On the institutional side, the biggest obstacles are lack of time, heavy workloads, understaffing, and limited access to research databases. Many nurses simply don’t have a quiet moment during a shift to search for and read studies. Even when they do, some facilities lack the subscriptions or infrastructure to access current research. Resistance from supervisors or physicians can also block change. In some settings, the opinions of more senior nurses carry more weight than published evidence, and there’s no established process for implementing new protocols.

On the individual side, gaps in education play a major role. Many nurses report feeling unprepared to find, read, and critically evaluate research. There’s often a disconnect between the research skills taught in school and what’s actually needed in clinical settings. Attitude matters too. In one study, 83.3% of nurses agreed that they didn’t feel empowered enough to change patient care procedures, and 81.5% felt that research findings didn’t apply to their own work environment. Habit, insecurity, and a general resistance to change further slow adoption.

Implementation Models

To help organizations move from “we should use evidence” to actually doing it, several structured models exist. Two of the most widely used are the Iowa Model and the Johns Hopkins Nursing Evidence-Based Practice Model.
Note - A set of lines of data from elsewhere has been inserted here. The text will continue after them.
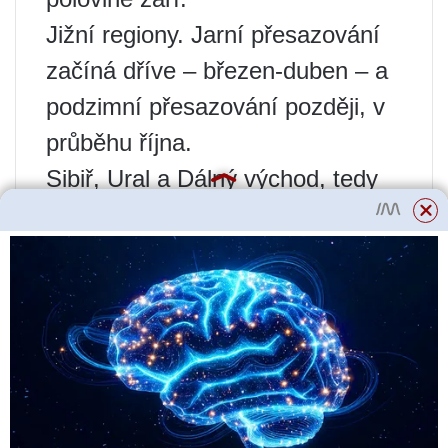
Jižní regiony. Jarní přesazování
začíná dříve – březen-duben – a
podzimní přesazování později, v
průběhu října.
Sibiř, Ural a Dálný východ, tedy
regiony s časným nástupem
podzimu. Jarní přesazování se
provádí přibližně v květnu a
podzimní přesazování se provádí
od konce srpna do začátku září.
Přednost se dává jarní
transplantaci.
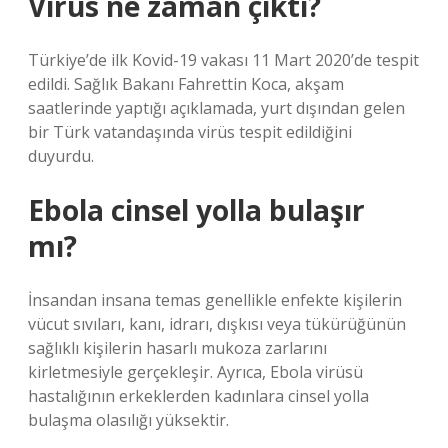
Virüs ne zaman çıktı?
Türkiye’de ilk Kovid-19 vakası 11 Mart 2020’de tespit
edildi. Sağlık Bakanı Fahrettin Koca, akşam
saatlerinde yaptığı açıklamada, yurt dışından gelen
bir Türk vatandaşında virüs tespit edildiğini
duyurdu.
Ebola cinsel yolla bulaşır
mı?
İnsandan insana temas genellikle enfekte kişilerin
vücut sıvıları, kanı, idrarı, dışkısı veya tükürüğünün
sağlıklı kişilerin hasarlı mukoza zarlarını
kirletmesiyle gerçekleşir. Ayrıca, Ebola virüsü
hastalığının erkeklerden kadınlara cinsel yolla
bulaşma olasılığı yüksektir.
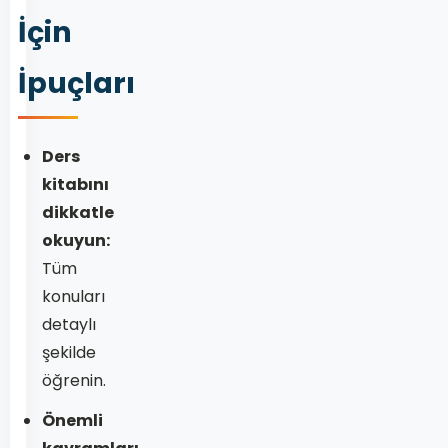
İçin
İpuçları
Ders
kitabını
dikkatle
okuyun:
Tüm
konuları
detaylı
şekilde
öğrenin.
Önemli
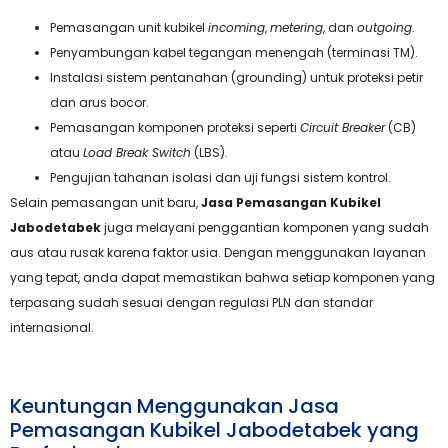
Pemasangan unit kubikel
incoming
,
metering
, dan
outgoing
.
Penyambungan kabel tegangan menengah (terminasi TM).
Instalasi sistem pentanahan (grounding) untuk proteksi petir
dan arus bocor.
Pemasangan komponen proteksi seperti
Circuit Breaker
(CB)
atau
Load Break Switch
(LBS).
Pengujian tahanan isolasi dan uji fungsi sistem kontrol.
Selain pemasangan unit baru,
Jasa Pemasangan Kubikel
Jabodetabek
juga melayani penggantian komponen yang sudah
aus atau rusak karena faktor usia. Dengan menggunakan layanan
yang tepat, anda dapat memastikan bahwa setiap komponen yang
terpasang sudah sesuai dengan regulasi PLN dan standar
internasional.
Keuntungan Menggunakan Jasa
Pemasangan Kubikel Jabodetabek yang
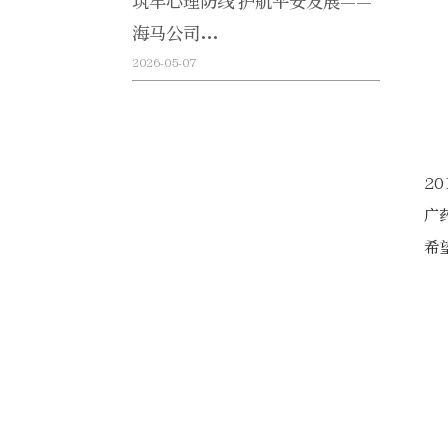
筑牢心理防线 护航平安发展——
海马公司...
2026-05-07
2
广
希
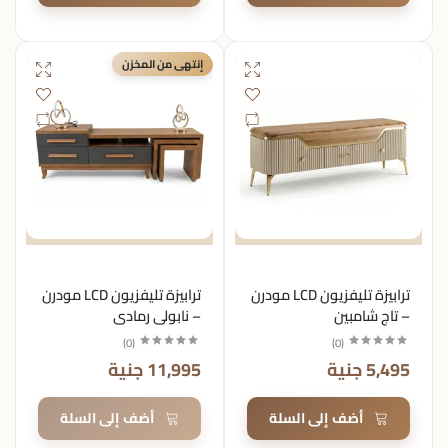
إنتهى من المخزن
ترابيزة تليفزيون LCD مودرن
ترابيزة تليفزيون LCD مودرن
– تاج شامبين
– نابولي رمادي
)
0
(
)
0
(
5,495 جنية
11,995 جنية
أضف إلى السلة
أضف إلى السلة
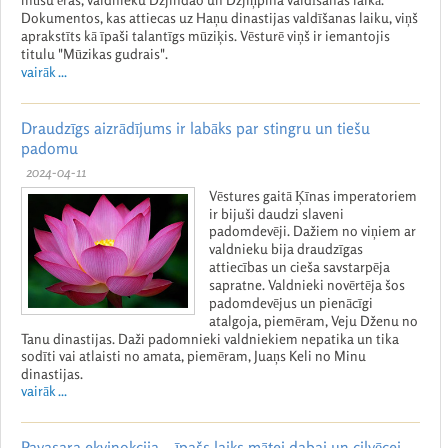
Dokumentos, kas attiecas uz Haņu dinastijas valdīšanas laiku, viņš
aprakstīts kā īpaši talantīgs mūziķis. Vēsturē viņš ir iemantojis
titulu "Mūzikas gudrais".
vairāk ...
Draudzīgs aizrādījums ir labāks par stingru un tiešu
padomu
2024-04-11
Vēstures gaitā Ķīnas imperatoriem
ir bijuši daudzi slaveni
padomdevēji. Dažiem no viņiem ar
valdnieku bija draudzīgas
attiecības un cieša savstarpēja
sapratne. Valdnieki novērtēja šos
padomdevējus un pienācīgi
atalgoja, piemēram, Veju Dženu no
Tanu dinastijas. Daži padomnieki valdniekiem nepatika un tika
sodīti vai atlaisti no amata, piemēram, Juaņs Keli no Minu
dinastijas.
vairāk ...
Pavasara ekvinokcija – īpašs laiks mātei dabai un cilvēcei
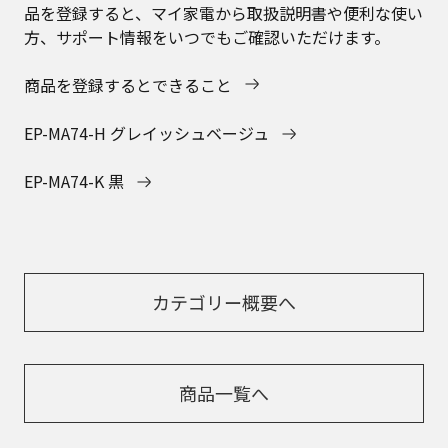
品を登録すると、マイ家電から取扱説明書や便利な使い
方、サポート情報をいつでもご確認いただけます。
商品を登録するとできること
EP-MA74-H グレイッシュベージュ
EP-MA74-K 黒
カテゴリー概要へ
商品一覧へ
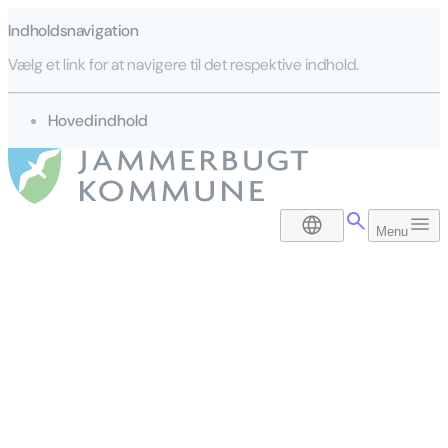
Indholdsnavigation
Vælg et link for at navigere til det respektive indhold.
gå til
Hovedindhold
DA
Menu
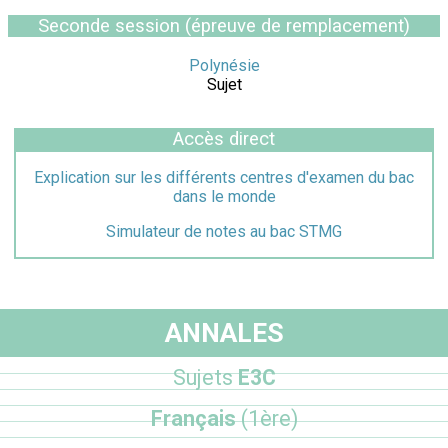
Seconde session (épreuve de remplacement)
Polynésie
Sujet
Accès direct
Explication sur les différents centres d'examen du bac
dans le monde
Simulateur de notes au bac STMG
ANNALES
Sujets
E3C
Français
(1ère)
The Iowa Model works well at the organizational level. It uses a detailed flowchart with built-in decision points and feedback loops. A team identifies a question, searches and appraises the literature, and if evidence supports a change, they pilot it on a small scale before rolling it out across the organization. If the pilot doesn’t work, the model loops back to the beginning. The Iowa Model has been requested for use over 3,900 times since its initial publication, making it one of the most popular frameworks in nursing.

The Johns Hopkins Model is known for its practical toolkit. It breaks the process into three phases: identifying a practice question, finding and rating the evidence, and translating findings into action. It includes detailed tools for building PICO questions, grading the strength of literature, and guiding project implementation. Organizations that want step-by-step instructions and structured appraisal guides often gravitate toward this model.

Both models require users to have a baseline level of skill in evaluating evidence, which circles back to the education barrier. Organizations that invest in training nurses to use these frameworks see better adoption than those that simply mandate EBP without support.